Remarquons qu’un des leitmotiv du discours contemporain sur l’amour porte sur l’obstacle, le poids, l’oppression que constitue le patriarcat dans les relations amoureuses. Paradoxalement, dans une civilisation où tous les semblants de la tradition patriarcale sont pulvérisés, il y a comme une convocation des signifiants du père, un appel au signifiant du père. Dans son dernier ouvrage, Réinventer l’amour [7], Mona Chollet soutient que le patriarcat constitue l’obstacle majeur à la réalisation d’un amour digne hétérosexuel. De fait, ce n’est pas du père – celui castré de l’hystérique – dont parle la tendance dominante du néoféminisme, mais du phallus. C’est comme si, dans le lien amoureux dont elle parle, les femmes rencontraient l’Homme avec un H opposé à la Femme avec un F. Or, comme l’écrit Anaëlle Lebovits-Quenehen : « S’il n’y a pas plus de définition de la femme qu’il n’y a d’essence de la femme, c’est que les femmes, en ce point où le féminin les habite, ne coïncident pas avec elles-mêmes. » [8]
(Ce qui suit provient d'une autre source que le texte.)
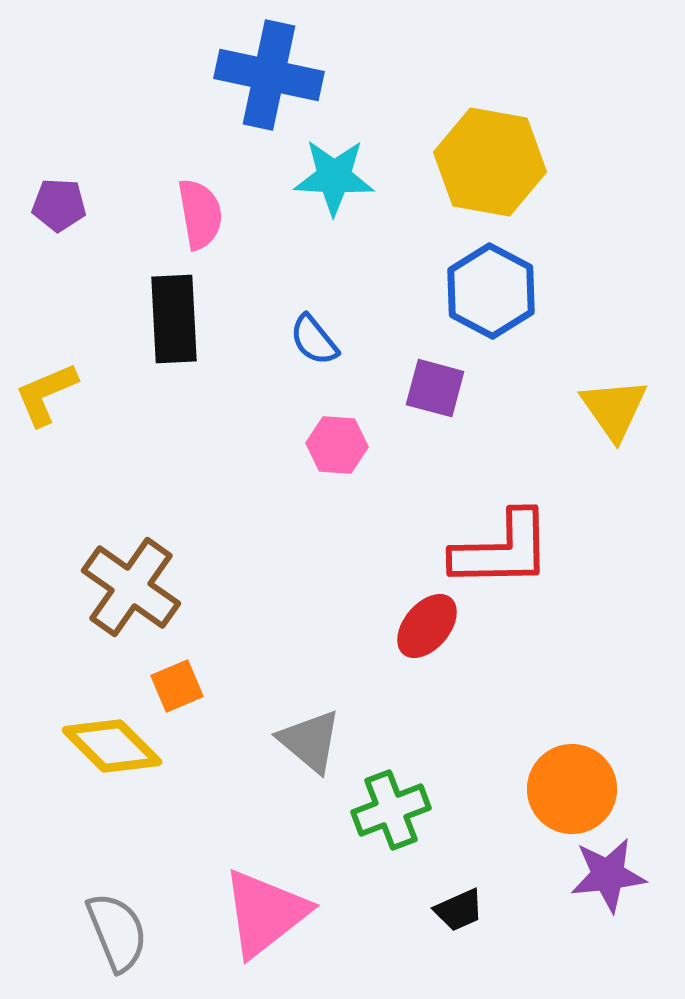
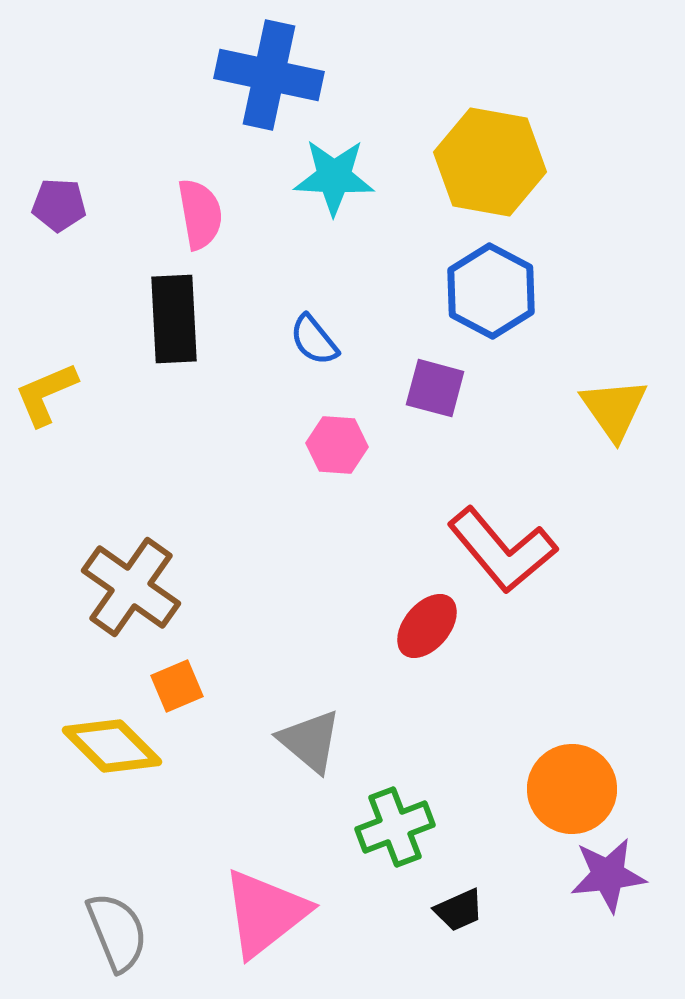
red L-shape: rotated 51 degrees clockwise
green cross: moved 4 px right, 17 px down
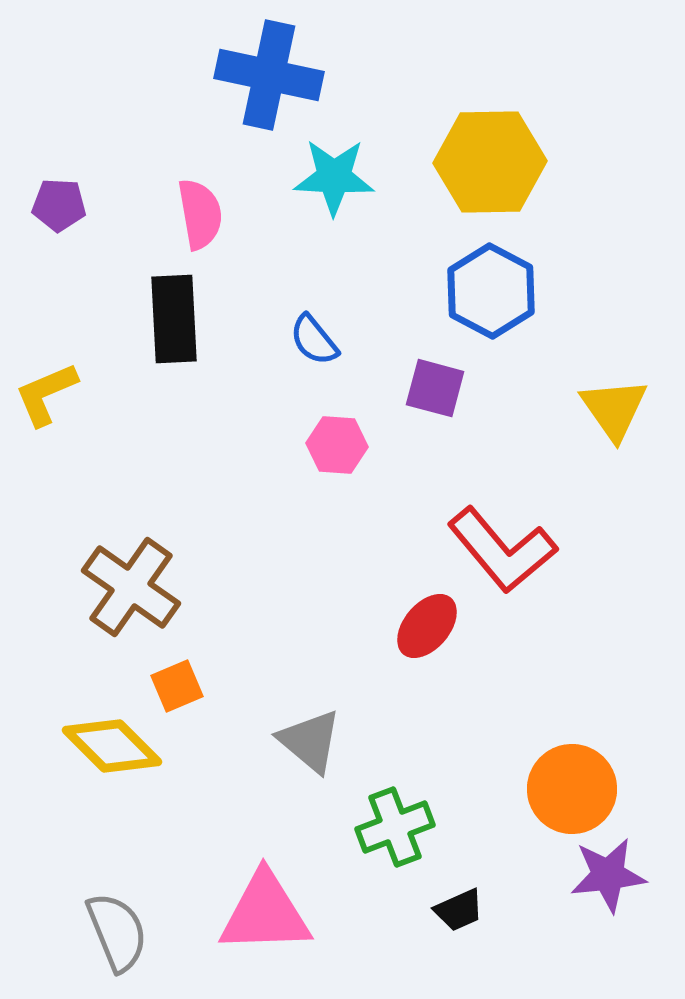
yellow hexagon: rotated 11 degrees counterclockwise
pink triangle: rotated 36 degrees clockwise
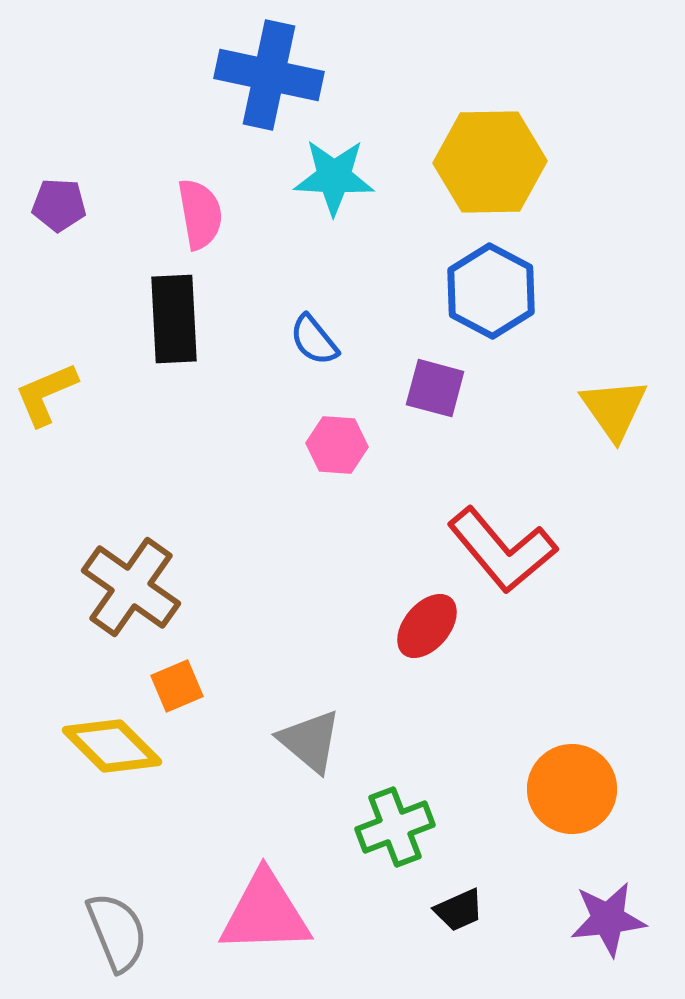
purple star: moved 44 px down
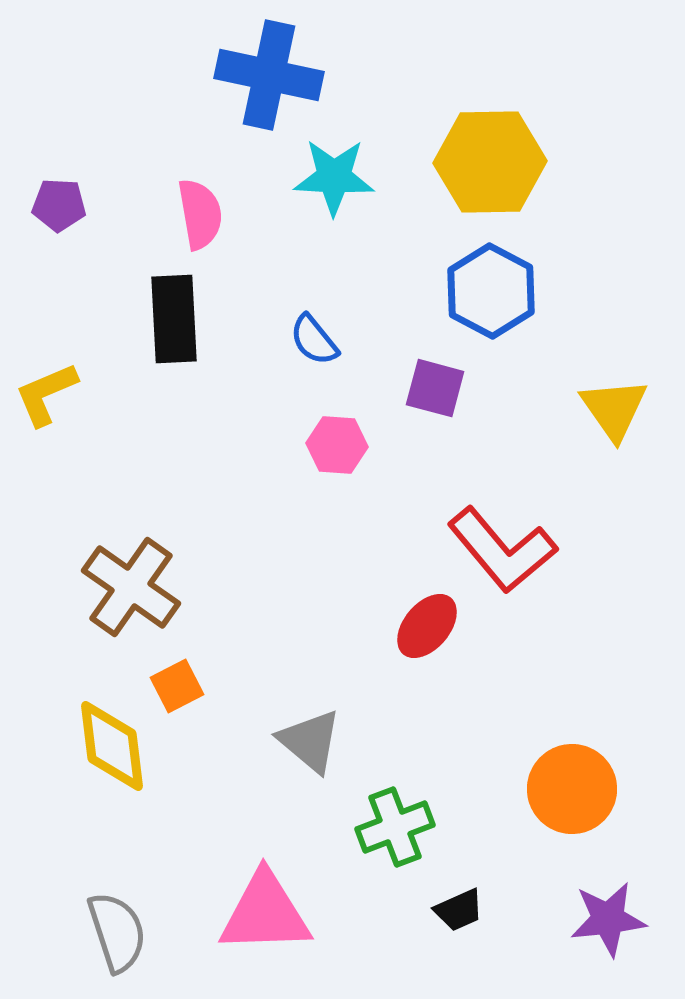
orange square: rotated 4 degrees counterclockwise
yellow diamond: rotated 38 degrees clockwise
gray semicircle: rotated 4 degrees clockwise
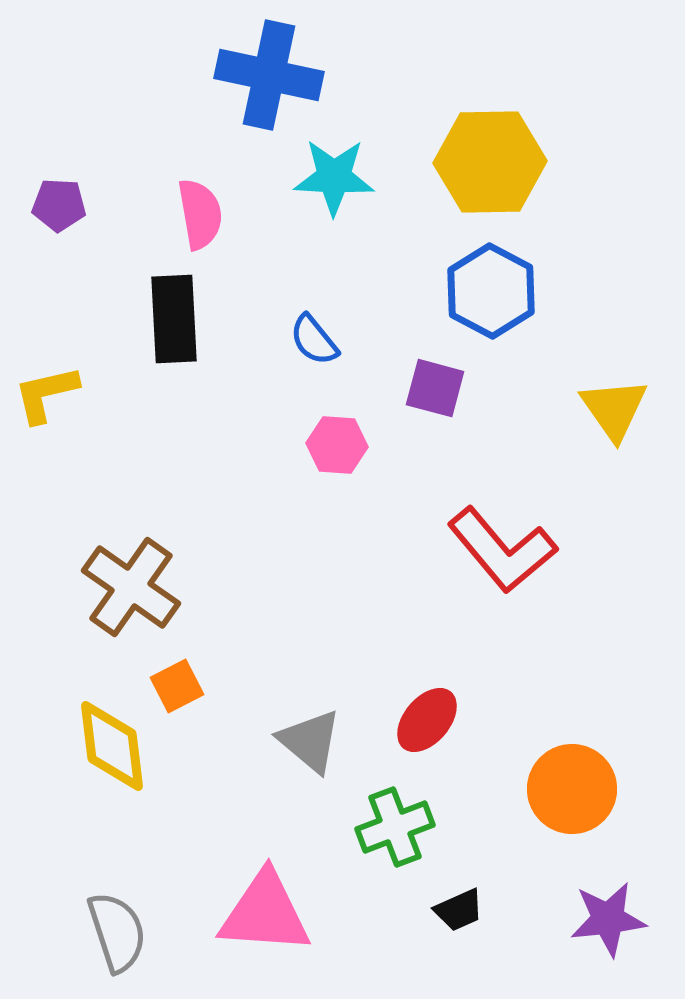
yellow L-shape: rotated 10 degrees clockwise
red ellipse: moved 94 px down
pink triangle: rotated 6 degrees clockwise
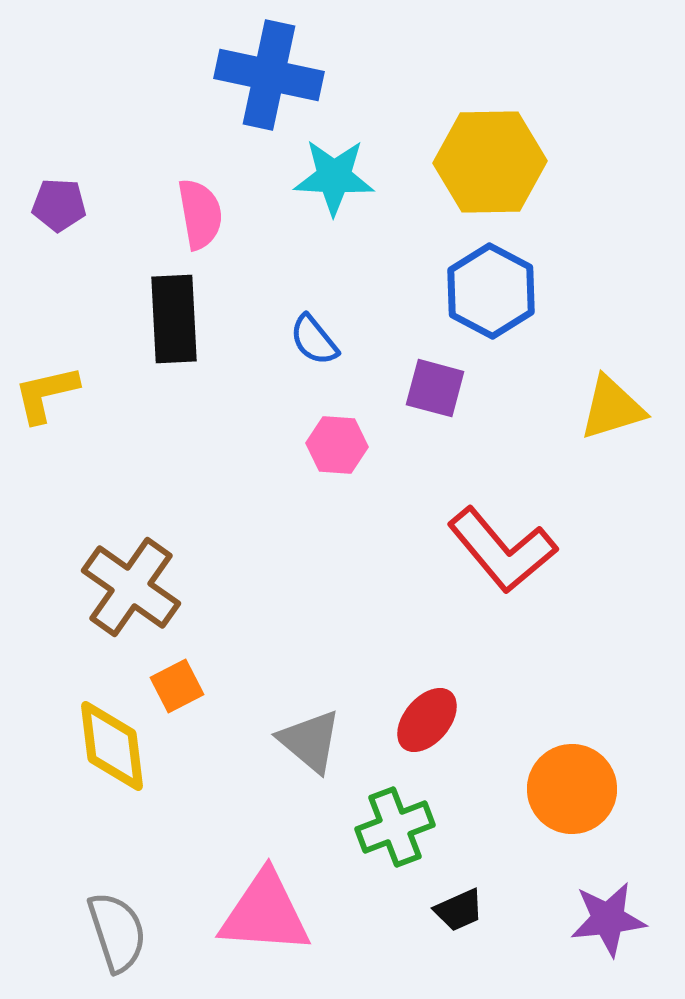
yellow triangle: moved 2 px left, 1 px up; rotated 48 degrees clockwise
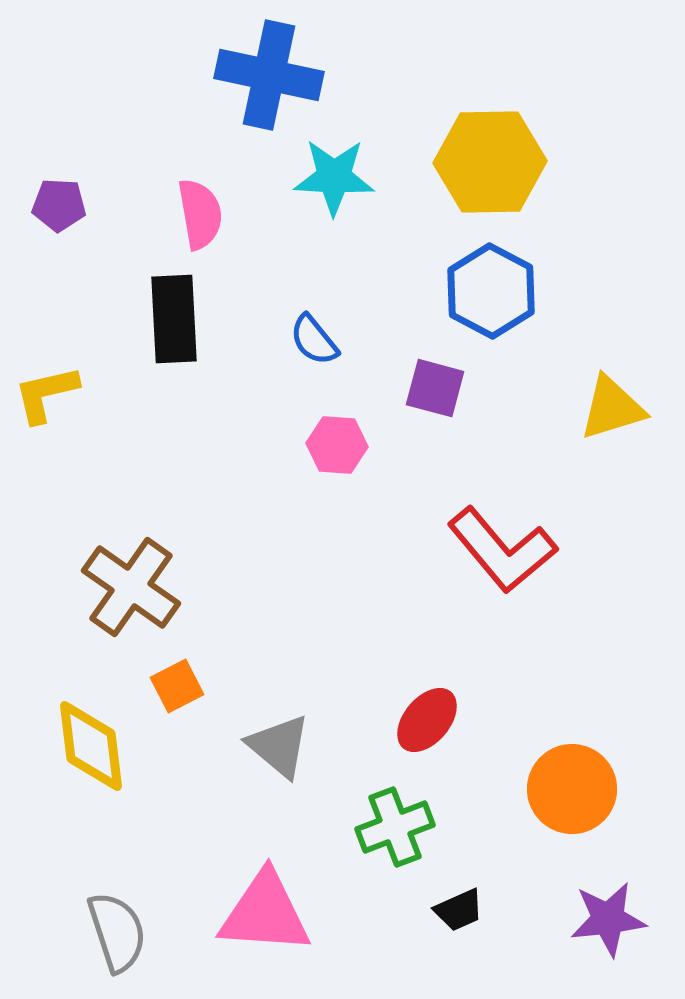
gray triangle: moved 31 px left, 5 px down
yellow diamond: moved 21 px left
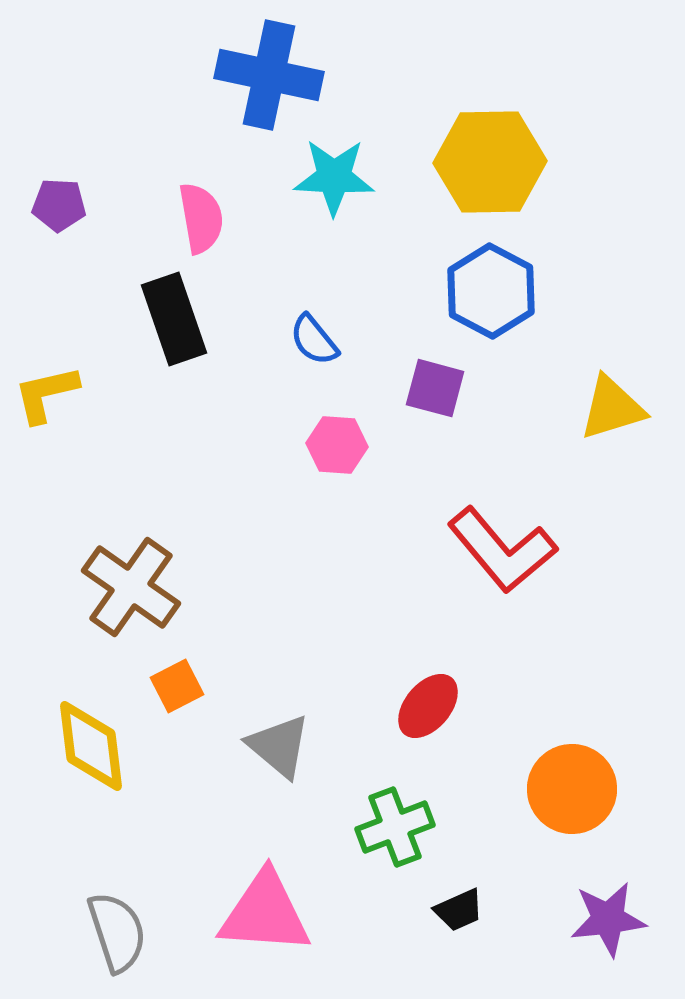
pink semicircle: moved 1 px right, 4 px down
black rectangle: rotated 16 degrees counterclockwise
red ellipse: moved 1 px right, 14 px up
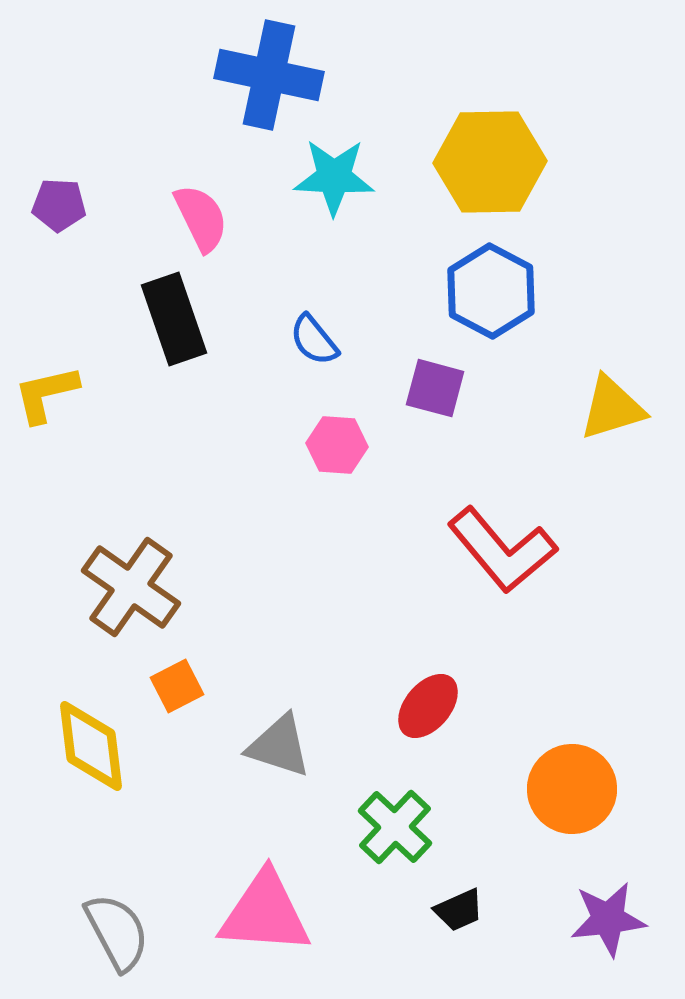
pink semicircle: rotated 16 degrees counterclockwise
gray triangle: rotated 22 degrees counterclockwise
green cross: rotated 26 degrees counterclockwise
gray semicircle: rotated 10 degrees counterclockwise
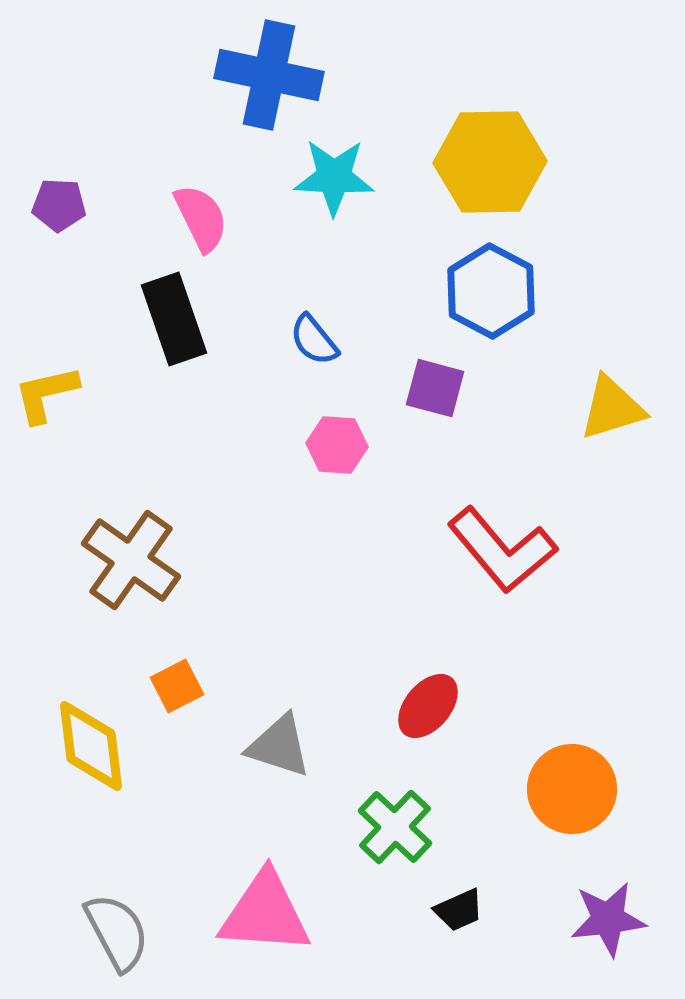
brown cross: moved 27 px up
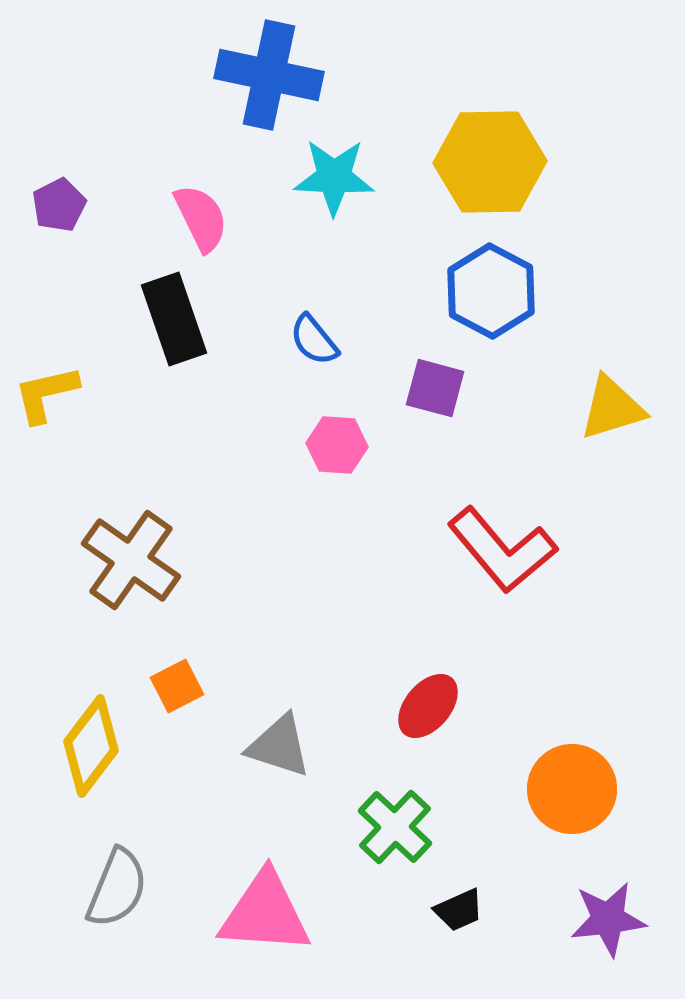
purple pentagon: rotated 30 degrees counterclockwise
yellow diamond: rotated 44 degrees clockwise
gray semicircle: moved 44 px up; rotated 50 degrees clockwise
La critique de Lacan de l’amour du père freudien est bien plus subversive, car elle conduit à une autre conception de l’amour que l’amour idéalisé pour le père, précisément à partir de la jouissance féminine et du pas-tout. C’est une conception phallocentrée de l’amour du père qui guidait Freud. Or, l’amour du père côté femme fait apparaître pour Lacan une dissymétrie : il s’agit notamment d’être aimée du père dans sa particularité et non à l’égal des autres. N’est-ce pas la manière dont Lacan définit l’amour dans son premier Séminaire ? Il distingue, de la captation imaginaire, de l’illusion de l’amour de ne faire qu’un, le don actif de l’amour, qui vise l’au-delà de la satisfaction par un objet. Quelle forme cela prend-il ? L’amour exige, aussi loin que possible, la « complète subversion du sujet dans une particularité », avec ce que cette particularité peut avoir d’impensable, d’opaque : « On veut être aimé pour tout – pas seulement pour son moi, comme le dit Descartes, mais pour la couleur de ses cheveux, pour ses manies, ses faiblesses, pour tout. » [9] Inversement et aussi bien à cause de cela, le don actif de l’amour vise l’autre, dans son être.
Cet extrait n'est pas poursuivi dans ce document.